March 20, 2022 by Cam Miller

          • Today’s reflection is rooted in
          • Isaiah 55:1-9
          • The poem, “All Thirst Quenched” by Lois Red Elk
          • The hymn, “Come to the Water.”

Okay, there is a problem with today’s Gospel.
They sentences are a series of non-sequiturs —
one thought does not flow from the next
and the second paragraph,
that claims to be a parable, isn’t.

In that first paragraph
Jesus seems to be echoing
one of his proverbial sayings:
”The rain falls on the just and the unjust alike.”
But then suddenly he is talking about repenting
or perishing.

In the second paragraph
we are told to expect a parable,
which is a contrast of two points — as in,
“the kingdom of God is like…”
But here we have a proverbial story
with an ambiguous punch line
and no contrast.
It is not a parable.

I could push and pinch and stretch
these two paragraphs to say something
but it would be a total manipulation.
I think it better to let them just lie there in the corner.
Meditate on them if you will
but I am honing in on “thirst.”

Isaiah, speaking for God, says,
”Ho, everyone who thirsts,
come to the waters…”
And the Native American poet
remembers the year
”all thirsts were quenched.”

So, two weeks ago it was fear.

Last week it was loss.
This week it is thirst.
Do you see a theme developing here?
(No? I don’t either).

But I do love, love, love
the lyrics to the hymn we just sang
and the tune also.
Obviously, “Come to the Water”
is based on that Isaiah reading.

O let all who thirst
Let them come to the water
And let all who have nothing
Let them come to the Lord:
Without money, without price
Why should you pay the price
Except for the Lord?

I love that.

But it doesn’t make sense either.
There ain’t nothing without price.
There ain’t nothing without price.
Everything we thirst for in other words,
everything that is valuable to us,
has a price.
There ain’t nothing without price.

And usually the price
is exactly what we do not want to pay.
We love our children to death
and what is the very thing
that loving them requires of us?
To let them go,
to let them fly.
To actually teach them
how to find their way in the world
even if that is far from us.

We love someone
who has an addiction
and we watch them
self-destruct little by little
until it is head over heels.
We want to stop them.
We want to heal them.
We want to fix them.
But what does love require
but to allow them to find their bottom —

if indeed, there is a bottom before death.
We can offer them every possible hope
and resource there is,
but they have to ingest it
instead of the substance
that is laying waste to them.

My back condition
reminds me of this
almost every daily.
I wake up in pain
and what is the thing
that makes it better?
Exercise. Exercises
that intensify the pain at first
until suddenly it is better.
The very price I do not want to pay
is the thing that must be paid
to satisfy the thirst.

What the hell?
Who made the world work
based on this equation anyway?

What is the substance
that truly slakes our thirst?
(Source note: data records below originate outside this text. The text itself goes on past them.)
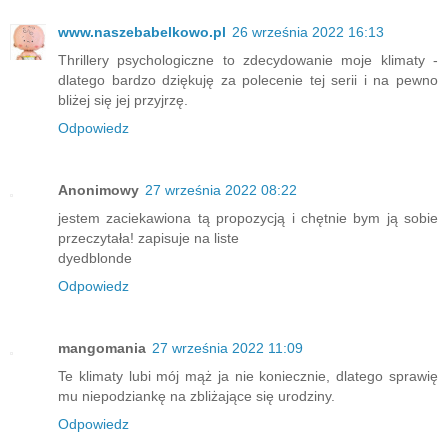
www.naszebabelkowo.pl
26 września 2022 16:13
Thrillery psychologiczne to zdecydowanie moje klimaty -
dlatego bardzo dziękuję za polecenie tej serii i na pewno
bliżej się jej przyjrzę.
Odpowiedz
Anonimowy
27 września 2022 08:22
jestem zaciekawiona tą propozycją i chętnie bym ją sobie
przeczytała! zapisuje na liste
dyedblonde
Odpowiedz
mangomania
27 września 2022 11:09
Te klimaty lubi mój mąż ja nie koniecznie, dlatego sprawię
mu niepodziankę na zbliżające się urodziny.
Odpowiedz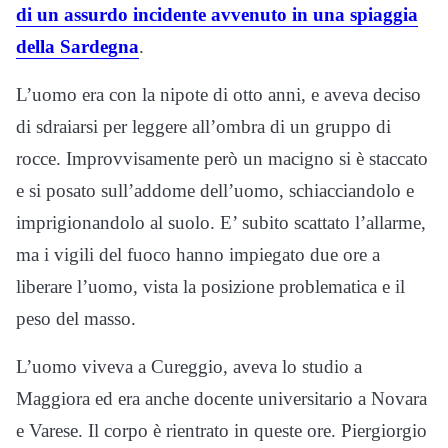
di un assurdo incidente avvenuto in una spiaggia
della Sardegna
.
L’uomo era con la nipote di otto anni, e aveva deciso
di sdraiarsi per leggere all’ombra di un gruppo di
rocce. Improvvisamente però un macigno si è staccato
e si posato sull’addome dell’uomo, schiacciandolo e
imprigionandolo al suolo. E’ subito scattato l’allarme,
ma i vigili del fuoco hanno impiegato due ore a
liberare l’uomo, vista la posizione problematica e il
peso del masso.
L’uomo viveva a Cureggio, aveva lo studio a
Maggiora ed era anche docente universitario a Novara
e Varese. Il corpo è rientrato in queste ore. Piergiorgio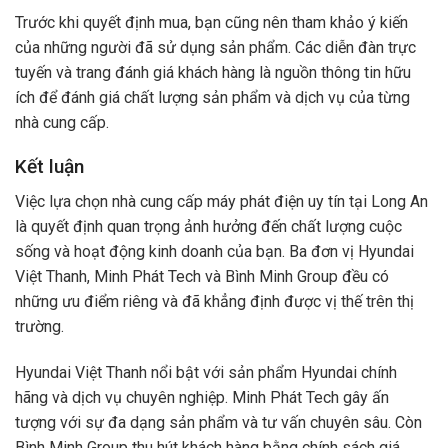
Trước khi quyết định mua, bạn cũng nên tham khảo ý kiến
của những người đã sử dụng sản phẩm. Các diễn đàn trực
tuyến và trang đánh giá khách hàng là nguồn thông tin hữu
ích để đánh giá chất lượng sản phẩm và dịch vụ của từng
nhà cung cấp.
Kết luận
Việc lựa chọn nhà cung cấp máy phát điện uy tín tại Long An
là quyết định quan trọng ảnh hưởng đến chất lượng cuộc
sống và hoạt động kinh doanh của bạn. Ba đơn vị Hyundai
Việt Thanh, Minh Phát Tech và Bình Minh Group đều có
những ưu điểm riêng và đã khẳng định được vị thế trên thị
trường.
Hyundai Việt Thanh nổi bật với sản phẩm Hyundai chính
hãng và dịch vụ chuyên nghiệp. Minh Phát Tech gây ấn
tượng với sự đa dạng sản phẩm và tư vấn chuyên sâu. Còn
Bình Minh Group thu hút khách hàng bằng chính sách giá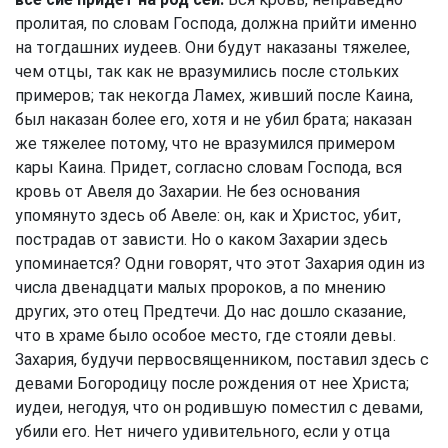
пролитая, по словам Господа, должна прийти именно
на тогдашних иудеев. Они будут наказаны тяжелее,
чем отцы, так как не вразумились после стольких
примеров; так некогда Ламех, живший после Каина,
был наказан более его, хотя и не убил брата; наказан
же тяжелее потому, что не вразумился примером
кары Каина. Придет, согласно словам Господа, вся
кровь от Авеля до Захарии. Не без основания
упомянуто здесь об Авеле: он, как и Христос, убит,
пострадав от зависти. Но о каком Захарии здесь
упоминается? Одни говорят, что этот Захария один из
числа двенадцати малых пророков, а по мнению
других, это отец Предтечи. До нас дошло сказание,
что в храме было особое место, где стояли девы.
Захария, будучи первосвященником, поставил здесь с
девами Богородицу после рождения от нее Христа;
иудеи, негодуя, что он родившую поместил с девами,
убили его. Нет ничего удивительного, если у отца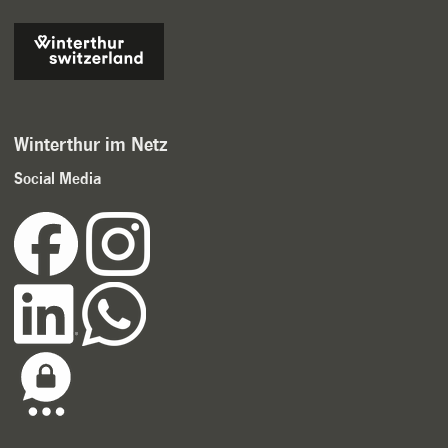
Winterthur im Netz
Social Media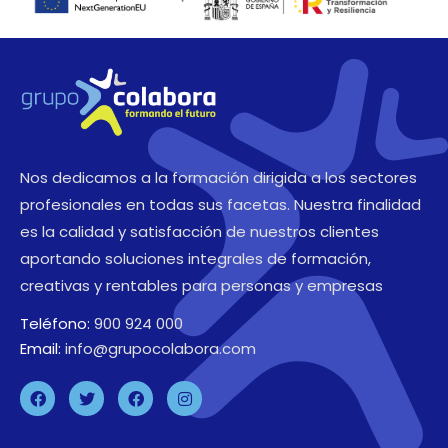
Nos dedicamos a la formación dirigida a los sectores
profesionales en todas sus facetas. Nuestra finalidad
es la calidad y satisfacción de nuestros clientes
aportando soluciones integrales de formación,
creativas y rentables para personas y empresas
Teléfono:
900 924 000
Email:
info@grupocolabora.com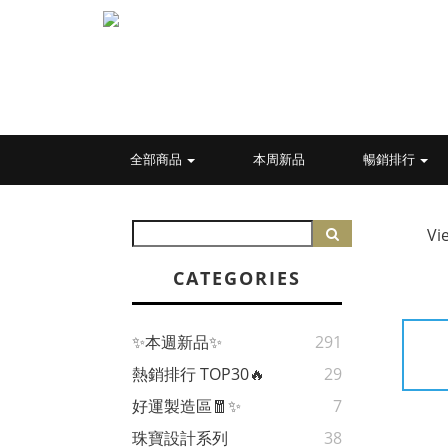
全部商品
本周新品
暢銷排行
Vi
CATEGORIES
✨本週新品✨
291
熱銷排行 TOP30🔥
29
好運製造區🧧✨
7
珠寶設計系列
38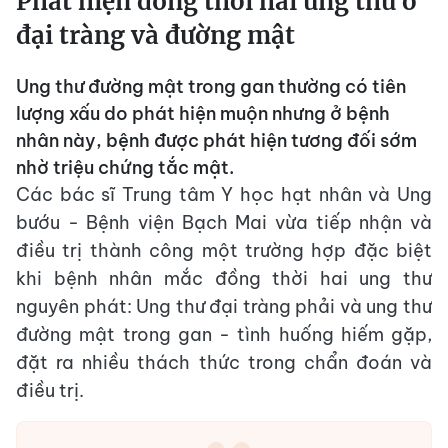
Phát hiện đồng thời hai ung thư ở
đại tràng và đường mật
Ung thư đường mật trong gan thường có tiên
lượng xấu do phát hiện muộn nhưng ở bệnh
nhân này, bệnh được phát hiện tương đối sớm
nhờ triệu chứng tắc mật.
Các bác sĩ Trung tâm Y học hạt nhân và Ung
bướu - Bệnh viện Bạch Mai vừa tiếp nhận và
điều trị thành công một trường hợp đặc biệt
khi bệnh nhân mắc đồng thời hai ung thư
nguyên phát: Ung thư đại tràng phải và ung thư
đường mật trong gan - tình huống hiếm gặp,
đặt ra nhiều thách thức trong chẩn đoán và
điều trị.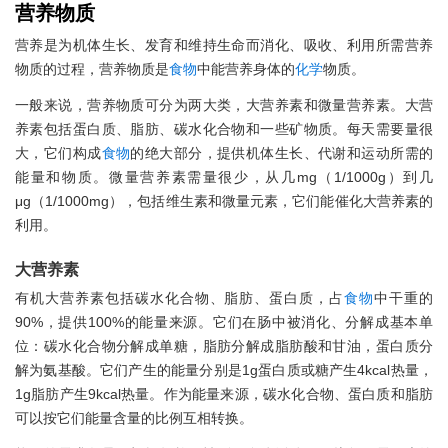
营养物质
营养是为机体生长、发育和维持生命而消化、吸收、利用所需营养
物质的过程，营养物质是
食物
中能营养身体的
化学
物质。
一般来说，营养物质可分为两大类，大营养素和微量营养素。大营
养素包括蛋白质、脂肪、碳水化合物和一些矿物质。每天需要量很
大，它们构成
食物
的绝大部分，提供机体生长、代谢和运动所需的
能量和物质。微量营养素需量很少，从几mg（1/1000g）到几
μg（1/1000mg），包括维生素和微量元素，它们能催化大营养素的
利用。
大营养素
有机大营养素包括碳水化合物、脂肪、蛋白质，占
食物
中干重的
90%，提供100%的能量来源。它们在肠中被消化、分解成基本单
位：碳水化合物分解成单糖，脂肪分解成脂肪酸和甘油，蛋白质分
解为氨基酸。它们产生的能量分别是1g蛋白质或糖产生4kcal热量，
1g脂肪产生9kcal热量。作为能量来源，碳水化合物、蛋白质和脂肪
可以按它们能量含量的比例互相转换。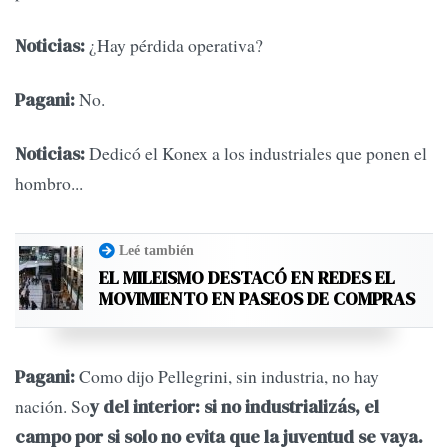
¿Hay pérdida operativa?
Noticias:
No.
Pagani:
Dedicó el Konex a los industriales que ponen el
Noticias:
hombro...
Leé también
EL MILEISMO DESTACÓ EN REDES EL
MOVIMIENTO EN PASEOS DE COMPRAS
Como dijo Pellegrini, sin industria, no hay
Pagani:
nación. So
y del interior: si no industrializás, el
campo por si solo no evita que la juventud se vaya.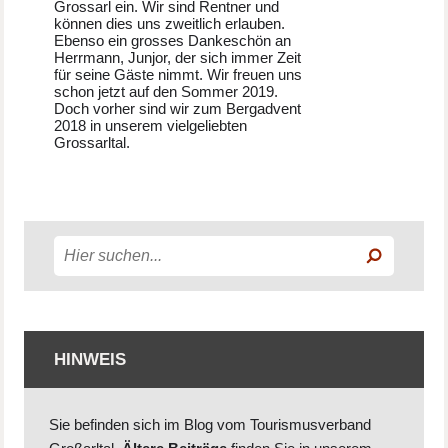
Grossarl ein. Wir sind Rentner und
können dies uns zweitlich erlauben.
Ebenso ein grosses Dankeschön an
Herrmann, Junjor, der sich immer Zeit
für seine Gäste nimmt. Wir freuen uns
schon jetzt auf den Sommer 2019.
Doch vorher sind wir zum Bergadvent
2018 in unserem vielgeliebten
Grossarltal.
HINWEIS
Sie befinden sich im Blog vom Tourismusverband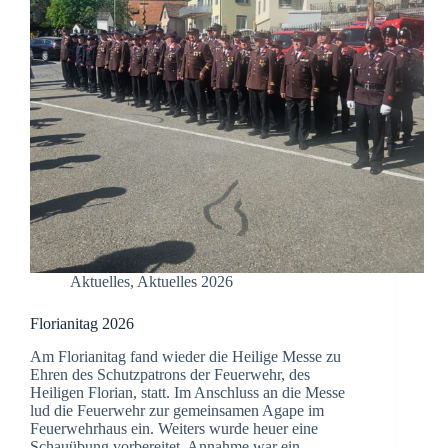
Aktuelles
,
Aktuelles 2026
Florianitag 2026
Am Florianitag fand wieder die Heilige Messe zu
Ehren des Schutzpatrons der Feuerwehr, des
Heiligen Florian, statt. Im Anschluss an die Messe
lud die Feuerwehr zur gemeinsamen Agape im
Feuerwehrhaus ein. Weiters wurde heuer eine
Schauübung vorbereitet. Annahme war ein…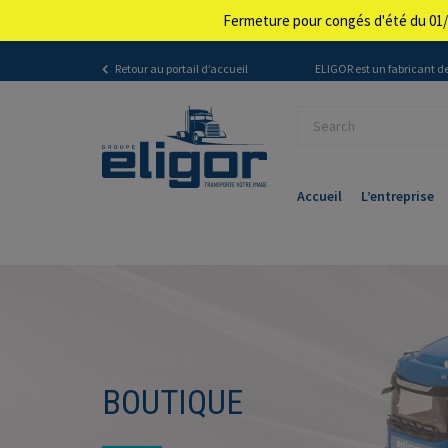
Fermeture pour congés d'été du 01/
Retour au portail d’accueil
ELIGOR est un fabricant de
Accueil
L’entreprise
BOUTIQUE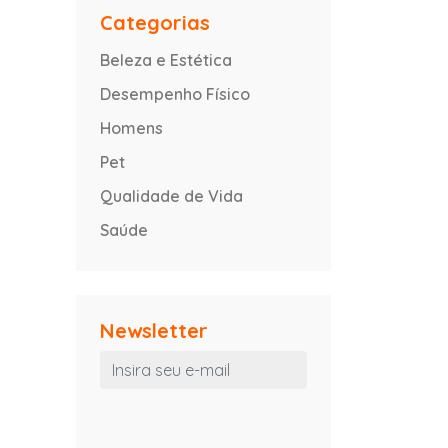
Categorias
Beleza e Estética
Desempenho Físico
Homens
Pet
Qualidade de Vida
Saúde
Newsletter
Water.
What do we want? Anything but…
a cold beer,
an ice cold coke,
a scotch on the rocks,
a martini with an olive,
a dry red wine,
a hot cup of coffee,
or how about a thick chocolate milkshake…

We want so much,
so very much.
And yet, our most basic thirst
is the one
that gives us life.

Yes we need food,
less than many of us eat.

Yes we need drink,
less than many of us consume.

Yes we need shelter,
more basic than many of us support.

Yes we need clothing,
less than many of us wear.

Those things are what keep us breathing,
but then there is what offers us life
and makes life worth living.

Yes we need community,
but we would benefit from more of it
than most of us have.

Yes we need love, to love,
but we love less
than most of us could love.

Yes we need to be loved, to be loved,
but we probably receive less
than most of us
wish we had — certainly less
than we could enjoy.

We have a lot more
of the stuff that keeps us breathing
than we have
of the stuff that gives us life.

And that is because
money can buy us stuff for breathing
but it can’t buy us love
or life
or what makes life worth living.
Those things come with a price,
a price money cannot pay.

I’m not telling you
anything you do not know already.

Life
and the things that make life
worth living
cost us.

They cost us vulnerability —
to allow ourselves, potentially, to be hurt.

They cost us risk —
to allow ourselves to actually feel pain.

They cost us humility —
to allow ourselves to see our own insignificance.

They cost us compassion —
to allow ourselves to feel-with others
even when there is nothing we can do for them
other than feel what they feel.

They cost us powerlessness —
to recognize when we cannot fix it
and to then look around and embrace
what we can do,
which is often simply be present.

They cost us the gift of dignity —
which is to see and feel and honor
the humanity
of the person in front of us
who is bleeding neediness and deprivation
of the most basic necessities,
and for us to care
and respond
no matter what we think of him or her,
no matter what we think of the reason
for their deprivation,
no matter what we think
is their long term prospect.

The gift of dignity,
the surrender to powerlessness,
the courage of compassion
the wound of humility
the strength to risk
and the resolve to be vulnerable…
These are the costs
of life
and living life more abundantly.

They are not a reflex of desire,
something we are attracted to.
They are not a price we love to pay.
They are not ever something
we go shopping for.

But they are
the source of life
and living life more abundantly.

Doggone it.

I do not know why we are made this way
or why our deepest thirst
is only slaked
by costs
we wish we did not have to pay.
But I do know
that is exactly the way we are
and the way it is for us.

Let us come to the water.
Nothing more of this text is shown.